## Exercise brief
Within the records below, find each line that holds the string "оплата", then copy it.

## Dataset
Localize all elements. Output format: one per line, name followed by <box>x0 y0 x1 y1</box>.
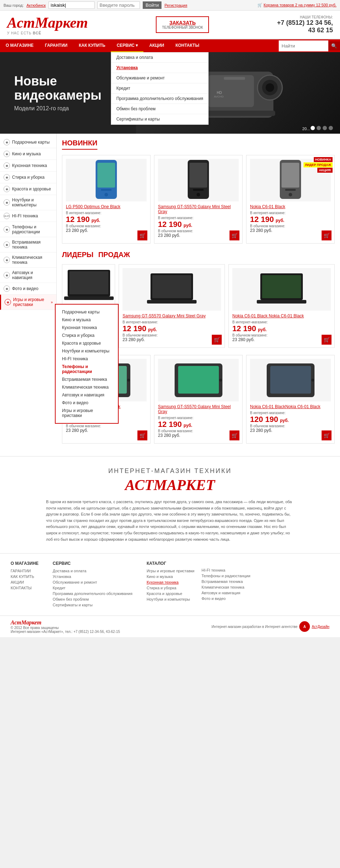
sidebar-item-laptops[interactable]: ◉ Ноутбуки и компьютеры <box>0 195 56 210</box>
product-name-3[interactable]: Nokia C6-01 Black <box>250 204 331 209</box>
games-arrow: » <box>51 300 53 304</box>
nav-about[interactable]: О МАГАЗИНЕ <box>0 39 39 52</box>
sidebar-item-auto[interactable]: ◉ Автозвук и навигация <box>0 268 56 283</box>
nav-service[interactable]: СЕРВИС ▾ <box>111 39 143 52</box>
footer-cat-kitchen[interactable]: Кухонная техника <box>147 580 194 584</box>
footer-svc-certs[interactable]: Сертификаты и карты <box>53 603 132 607</box>
sidebar-item-phones[interactable]: ◉ Телефоны и радиостанции <box>0 222 56 237</box>
bottom-name-3[interactable]: Nokia C6-01 BlackNokia C6-01 Black <box>250 404 331 409</box>
add-to-cart-leader-2[interactable]: 🛒 <box>322 335 332 345</box>
nav-search-input[interactable] <box>279 40 328 51</box>
footer-cat-builtin[interactable]: Встраиваемая техника <box>202 579 250 584</box>
top-search-input[interactable] <box>49 1 95 9</box>
footer-cat-hifi[interactable]: HI-FI техника <box>202 568 250 572</box>
add-to-cart-bottom-3[interactable]: 🛒 <box>322 430 332 440</box>
flyout-cinema[interactable]: Кино и музыка <box>59 316 114 324</box>
sidebar-item-games[interactable]: ◉ Игры и игровые приставки » <box>0 295 56 310</box>
footer-cat-games[interactable]: Игры и игровые приставки <box>147 569 194 573</box>
footer-cat-cinema[interactable]: Кино и музыка <box>147 574 194 579</box>
footer-svc-credit[interactable]: Кредит <box>53 586 132 590</box>
footer-cat-beauty[interactable]: Красота и здоровье <box>147 591 194 596</box>
flyout-gift[interactable]: Подарочные карты <box>59 308 114 316</box>
sidebar-item-kitchen[interactable]: ◉ Кухонная техника <box>0 160 56 172</box>
about-text: В одном из вагонов третьего класса, с ра… <box>46 499 294 542</box>
leader-name-2[interactable]: Nokia C6-01 Black Nokia C6-01 Black <box>232 313 331 318</box>
flyout-beauty[interactable]: Красота и здоровье <box>59 339 114 347</box>
footer-about-guarantee[interactable]: ГАРАНТИИ <box>11 569 39 573</box>
sidebar-item-cinema[interactable]: ◉ Кино и музыка <box>0 148 56 160</box>
add-to-cart-leader-1[interactable]: 🛒 <box>212 335 222 345</box>
sidebar-item-builtin[interactable]: ◉ Встраиваемая техника <box>0 237 56 252</box>
banner-dot-4[interactable] <box>329 126 333 130</box>
sidebar-item-beauty[interactable]: ◉ Красота и здоровье <box>0 183 56 195</box>
svc-install[interactable]: Установка <box>111 63 208 73</box>
svc-program[interactable]: Программа дополнительного обслуживания <box>111 94 208 104</box>
add-to-cart-bottom-2[interactable]: 🛒 <box>230 430 239 440</box>
footer-dev-name[interactable]: АстДизайн <box>312 625 329 629</box>
flyout-games[interactable]: Игры и игровые приставки <box>59 407 114 419</box>
add-to-cart-2[interactable]: 🛒 <box>230 230 239 240</box>
footer-col-about-title: О МАГАЗИНЕ <box>11 561 39 566</box>
svg-rect-25 <box>152 275 191 298</box>
add-to-cart-3[interactable]: 🛒 <box>322 230 332 240</box>
footer-cat-phones[interactable]: Телефоны и радиостанции <box>202 574 250 578</box>
svc-credit[interactable]: Кредит <box>111 83 208 94</box>
login-button[interactable]: Войти <box>143 1 162 9</box>
flyout-builtin[interactable]: Встраиваемая техника <box>59 375 114 383</box>
footer-about-how[interactable]: КАК КУПИТЬ <box>11 574 39 579</box>
flyout-laptops[interactable]: Ноутбуки и компьютеры <box>59 347 114 355</box>
flyout-washing[interactable]: Стирка и уборка <box>59 332 114 339</box>
sidebar-label-photo: Фото и видео <box>12 286 38 291</box>
banner-dot-1[interactable] <box>311 126 315 130</box>
footer-cat-washing[interactable]: Стирка и уборка <box>147 586 194 590</box>
svc-exchange[interactable]: Обмен без проблем <box>111 104 208 114</box>
footer-svc-delivery[interactable]: Доставка и оплата <box>53 569 132 573</box>
product-name-2[interactable]: Samsung GT-S5570 Galaxy Mini Steel Gray <box>158 204 239 214</box>
nav-search-button[interactable]: 🔍 <box>328 41 340 50</box>
password-input[interactable] <box>97 1 140 9</box>
cart-link[interactable]: Корзина товаров 2 на сумму 12 500 руб. <box>264 3 336 7</box>
add-to-cart-1[interactable]: 🛒 <box>137 230 147 240</box>
nav-guarantee[interactable]: ГАРАНТИИ <box>39 39 73 52</box>
product-name-1[interactable]: LG P500 Optimus One Black <box>66 204 147 209</box>
footer-svc-exchange[interactable]: Обмен без проблем <box>53 597 132 601</box>
footer-cat-auto[interactable]: Автозвук и навигация <box>202 591 250 595</box>
footer-cat-laptops[interactable]: Ноутбуки и компьютеры <box>147 597 194 601</box>
flyout-hifi[interactable]: HI-FI техника <box>59 355 114 363</box>
nav-how[interactable]: КАК КУПИТЬ <box>73 39 111 52</box>
bottom-name-2[interactable]: Samsung GT-S5570 Galaxy Mini Steel Gray <box>158 404 239 414</box>
add-to-cart-bottom-1[interactable]: 🛒 <box>137 430 147 440</box>
sidebar-item-hifi[interactable]: HI-FI HI-FI техника <box>0 210 56 222</box>
footer-svc-repair[interactable]: Обслуживание и ремонт <box>53 580 132 584</box>
sidebar-item-washing[interactable]: ◉ Стирка и уборка <box>0 172 56 183</box>
sidebar-item-climate[interactable]: ◉ Климатическая техника <box>0 252 56 268</box>
footer-cat-climate[interactable]: Климатическая техника <box>202 585 250 589</box>
svc-repair[interactable]: Обслуживание и ремонт <box>111 73 208 83</box>
flyout-climate[interactable]: Климатическая техника <box>59 383 114 391</box>
footer-svc-install[interactable]: Установка <box>53 574 132 579</box>
footer-about-contacts[interactable]: КОНТАКТЫ <box>11 586 39 590</box>
nav-contacts[interactable]: КОНТАКТЫ <box>170 39 205 52</box>
flyout-photo[interactable]: Фото и видео <box>59 399 114 407</box>
order-title[interactable]: ЗАКАЗАТЬ <box>162 20 203 26</box>
city-link[interactable]: Актюбинск <box>27 3 46 7</box>
banner-dot-2[interactable] <box>317 126 321 130</box>
svc-certs[interactable]: Сертификаты и карты <box>111 114 208 124</box>
register-link[interactable]: Регистрация <box>164 3 187 7</box>
nav-promo[interactable]: АКЦИИ <box>143 39 170 52</box>
flyout-auto[interactable]: Автозвук и навигация <box>59 391 114 399</box>
footer-about-promo[interactable]: АКЦИИ <box>11 580 39 584</box>
svc-delivery[interactable]: Доставка и оплата <box>111 52 208 63</box>
footer-cat-photo[interactable]: Фото и видео <box>202 596 250 601</box>
price-internet-2: 12 190 руб. <box>158 220 239 229</box>
logo[interactable]: АстМаркет У НАС ЕСТЬ ВСЁ <box>7 14 88 35</box>
footer-svc-program[interactable]: Программа дополнительного обслуживания <box>53 591 132 596</box>
sidebar-item-photo[interactable]: ◉ Фото и видео <box>0 283 56 295</box>
banner-dot-3[interactable] <box>323 126 327 130</box>
leader-name-1[interactable]: Samsung GT-S5570 Galaxy Mini Steel Gray <box>123 313 221 318</box>
flyout-phones[interactable]: Телефоны и радиостанции <box>59 363 114 375</box>
flyout-kitchen[interactable]: Кухонная техника <box>59 324 114 332</box>
sidebar-item-gift-cards[interactable]: ◉ Подарочные карты <box>0 137 56 148</box>
phone2: 43 62 15 <box>277 27 333 34</box>
order-block[interactable]: ЗАКАЗАТЬ ТЕЛЕФОННЫЙ ЗВОНОК <box>156 16 209 33</box>
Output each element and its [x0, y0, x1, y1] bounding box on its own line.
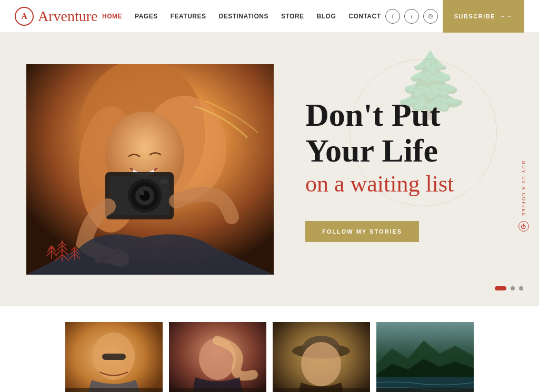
hero-title: Don't Put Your Life [305, 97, 513, 168]
subscribe-label: SUBSCRIBE [454, 13, 495, 19]
site-header: A Arventure HOME PAGES FEATURES DESTINAT… [0, 0, 539, 33]
svg-line-34 [69, 254, 75, 259]
hero-section: 🌲 [0, 33, 539, 306]
card-1-label: Travel Tips [65, 388, 163, 392]
nav-pages[interactable]: PAGES [135, 13, 158, 20]
card-2-label: Travel [169, 388, 266, 392]
follow-stories-button[interactable]: FOLLOW MY STORIES [305, 221, 419, 242]
slider-dots [495, 286, 523, 290]
dot-1[interactable] [495, 286, 506, 290]
instagram-icon[interactable]: ◎ [423, 9, 438, 24]
logo-icon: A [15, 7, 34, 26]
nav-home[interactable]: HOME [102, 13, 122, 20]
card-4-label: My Future [376, 388, 474, 392]
card-3[interactable]: Travel [273, 322, 370, 392]
svg-line-26 [62, 255, 69, 261]
twitter-icon[interactable]: t [404, 9, 419, 24]
social-icons: f t ◎ [385, 9, 438, 24]
logo-area: A Arventure [15, 7, 98, 26]
card-1[interactable]: Travel Tips [65, 322, 163, 392]
svg-rect-42 [102, 354, 126, 360]
coffee-icon: ⏻ [518, 220, 529, 231]
follow-stories-label: FOLLOW MY STORIES [322, 228, 402, 235]
buy-coffee-text: BUY US A COFFEE [521, 161, 526, 217]
side-coffee-label[interactable]: BUY US A COFFEE ⏻ [518, 161, 529, 232]
main-nav: HOME PAGES FEATURES DESTINATIONS STORE B… [102, 13, 381, 20]
hero-content: Don't Put Your Life on a waiting list FO… [295, 97, 513, 242]
subscribe-arrow-icon: →→ [500, 13, 513, 19]
pine-decoration [42, 222, 89, 264]
nav-features[interactable]: FEATURES [171, 13, 206, 20]
hero-image-wrap [26, 64, 274, 275]
brand-name: Arventure [38, 8, 98, 25]
card-3-label: Travel [273, 388, 370, 392]
subscribe-button[interactable]: SUBSCRIBE →→ [443, 0, 524, 33]
svg-line-35 [75, 254, 80, 259]
svg-point-48 [301, 342, 341, 386]
dot-3[interactable] [519, 286, 523, 290]
facebook-icon[interactable]: f [385, 9, 400, 24]
nav-destinations[interactable]: DESTINATIONS [219, 13, 268, 20]
nav-store[interactable]: STORE [281, 13, 304, 20]
svg-point-11 [140, 191, 144, 195]
card-2[interactable]: Travel [169, 322, 266, 392]
cards-section: Travel Tips Travel Tra [0, 306, 539, 392]
dot-2[interactable] [511, 286, 515, 290]
nav-blog[interactable]: BLOG [317, 13, 336, 20]
card-4[interactable]: My Future [376, 322, 474, 392]
svg-rect-12 [161, 179, 168, 184]
nav-contact[interactable]: CONTACT [348, 13, 381, 20]
hero-subtitle: on a waiting list [305, 169, 513, 199]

## Answer to this task
footer-svc-delivery[interactable]: Доставка и оплата <box>53 569 132 573</box>
svc-delivery[interactable]: Доставка и оплата <box>111 52 208 63</box>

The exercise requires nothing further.